Discorda do decidido quanto à prescrição das coimas o recorrente, imputando à sentença recorrida erro de julgamento, alegando que, contrariamente ao decidido, a instauração da execução constitui facto interruptivo da prescrição da coima – e citando JORGE LOPES DE SOUSA e SIMAS SANTOS, bem como o Acórdão do TCA Sul de 28/11/2013, rec. n.º 06953/13 em apoio da sua alegação – e bem assim que ocorreram factos suspensivos da prescrição da coima que o tribunal “a quo” devia ter indagado oficiosamente, pois que os processos executivos encontram-se suspensos desde Fevereiro de 2012, primeiro pela existência de hipoteca de bens imóveis e, depois, pela prestação de garantia efetuada pelo executado e estatui a alínea a) e b) do artigo 30.º do RGIMOS que a prescrição da coima suspende-se durante o tempo em que, por força da lei, a execução não pode continuar a ter lugar ou em que a execução foi interrompida, daí que estando os processos executivos suspensos, a prescrição da coima está necessariamente suspensa, por força do artigo 30.º do RGIMOS, invocando em abono da sua alegação o decidido por este STA em Acórdão de 30 de Maio de 2012, rec. n.º 514/12.
O recorrido pugna pela manutenção do julgado recorrido.
Já o Excelentíssimo Procurador-Geral Adjunto junto deste STA acompanha o recorrente na sua alegação de que a instauração da execução é facto interruptivo da prescrição da coima, nos termos do art. 30.º-A n.º 1 do RGIMOS e bem assim que a suspensão da execução instaurada para pagamento coercivo da coima, decorrente da prestação de garantia ou da isenção dessa prestação, não poderá, (…) deixar de se reflectir sobre o decurso do prazo prescricional uma vez que se trata de uma situação que se prolonga no tempo e que para ou interrompe, por força da lei, o prosseguimento do processo tendente ao cumprimento coercivo da coima, daí que, uma vez que a sentença recorrida não fornece base factual que permita apreciar a questão da eventual suspensão do prazo da prescrição da coima, entenda ser necessário determinar a baixa do processo à 1.ª Instância para ampliação da matéria de facto (cfr. parecer, a fls. 404/405 dos autos).
Vejamos.
Embora as dívidas exequendas respeitem a “taxas de portagem”, “coimas” e “custos”, discriminadas no n.º 5 do probatório fixado, certo é que a sentença recorrida decidiu, na procedência da oposição, extinguir as execuções em razão da prescrição das coimas, não ressalvando a subsistência da execução relativamente à parte da dívida respeitante às taxas de portagem, como se lhe impunha, e sem que o recorrente tenha reagido contra tal omissão.

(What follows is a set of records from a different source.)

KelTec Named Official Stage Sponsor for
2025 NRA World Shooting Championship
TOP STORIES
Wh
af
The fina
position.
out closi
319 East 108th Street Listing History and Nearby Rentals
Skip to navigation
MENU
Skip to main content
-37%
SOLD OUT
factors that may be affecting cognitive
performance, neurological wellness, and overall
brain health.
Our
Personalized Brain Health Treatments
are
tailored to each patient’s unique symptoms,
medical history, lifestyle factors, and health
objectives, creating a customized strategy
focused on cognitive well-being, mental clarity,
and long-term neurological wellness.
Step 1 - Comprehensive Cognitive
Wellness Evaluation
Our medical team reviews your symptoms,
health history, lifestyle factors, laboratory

Ora, no que às coimas respeita, entendeu a sentença recorrida, e bem – em conformidade com o disposto no artigo 16.º-B da Lei n.º 25/2006, de 30 de Junho, na redacção da Lei n.º 67-A/2007, de 31 de Dezembro (vigente à prática dos factos e aplicável ir caso, pois que a alteração posterior da Lei n.º 64-B/2011, de 30/12, no sentido do alargamento do prazo de prescrição das coimas para 5 anos, não se revela em concreto mais favorável) -, que o prazo de prescrição aplicável era o de 2 (dois) anos, contado da data em que a decisão de aplicação da coima se tornou definitiva (artigo 29.º, n.º 2 do Regime Geral das Contra-Ordenações – RGCO -, aplicável ex vi do disposto no artigo 18.º da Lei n.º 25/2006, de 30 de Junho, na sua redacção originária), ou seja, no caso dos autos, contado desde 5/03/2010.

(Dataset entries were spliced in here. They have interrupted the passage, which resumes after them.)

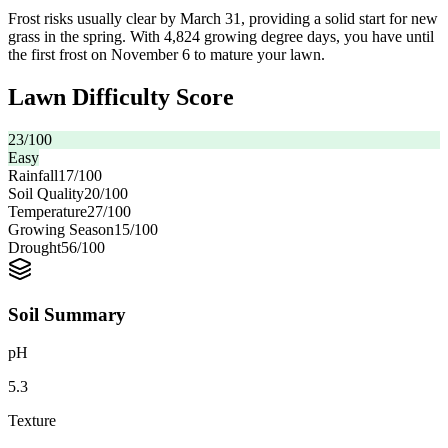
Frost risks usually clear by March 31, providing a solid start for new
grass in the spring. With 4,824 growing degree days, you have until
the first frost on November 6 to mature your lawn.
Lawn Difficulty Score
23
/100
Easy
Rainfall
17
/100
Soil Quality
20
/100
Temperature
27
/100
Growing Season
15
/100
Drought
56
/100
Soil Summary
pH
5.3
Texture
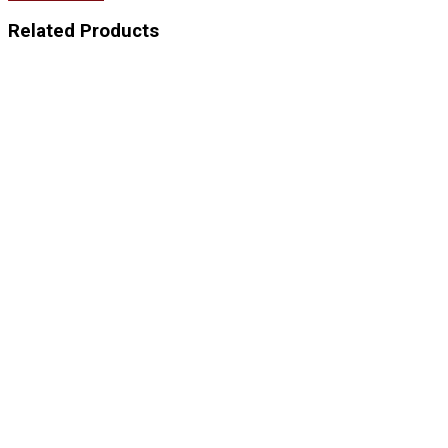
Related Products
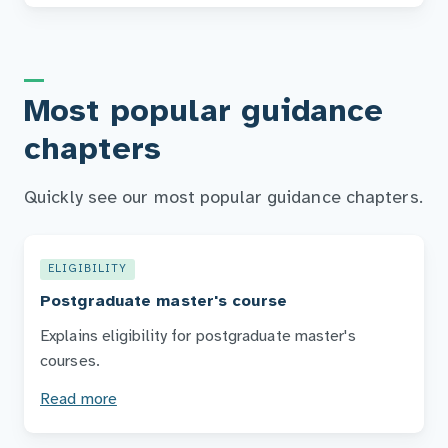
Most popular guidance
chapters
Quickly see our most popular guidance chapters.
ELIGIBILITY
Postgraduate master's course
Explains eligibility for postgraduate master's
courses.
Read more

Mais entendeu a sentença recorrida, com o que não se conforma o recorrente, que a instauração da execução fiscal – ocorrida em 21/10/2011, segundo o n.º 1 do probatório fixado –, não interrompeu ou suspendeu o prazo de prescrição da coima, importando saber se ao assim decidir incorreu em erro de julgamento.
A Lei n.º 25/2006, de 30 de Junho, não prevê específicas causas de interrupção ou suspensão da execução das coimas e sanções acessórias, sendo-lhes, pois, aplicáveis as previstas no RGCO (por remissão do artigo 18.º da Lei n.º 25/2006, de 30 de Junho).

Dispõe o artigo 30.º-A do RGCO, sob a epígrafe “Interrupção da prescrição da coima”, que: «1 – A prescrição da coima interrompe-se com a sua execução. 2 – A prescrição da coima ocorre quando, desde o seu início e ressalvado o tempo de suspensão, tiver decorrido o prazo da prescrição acrescido de metade».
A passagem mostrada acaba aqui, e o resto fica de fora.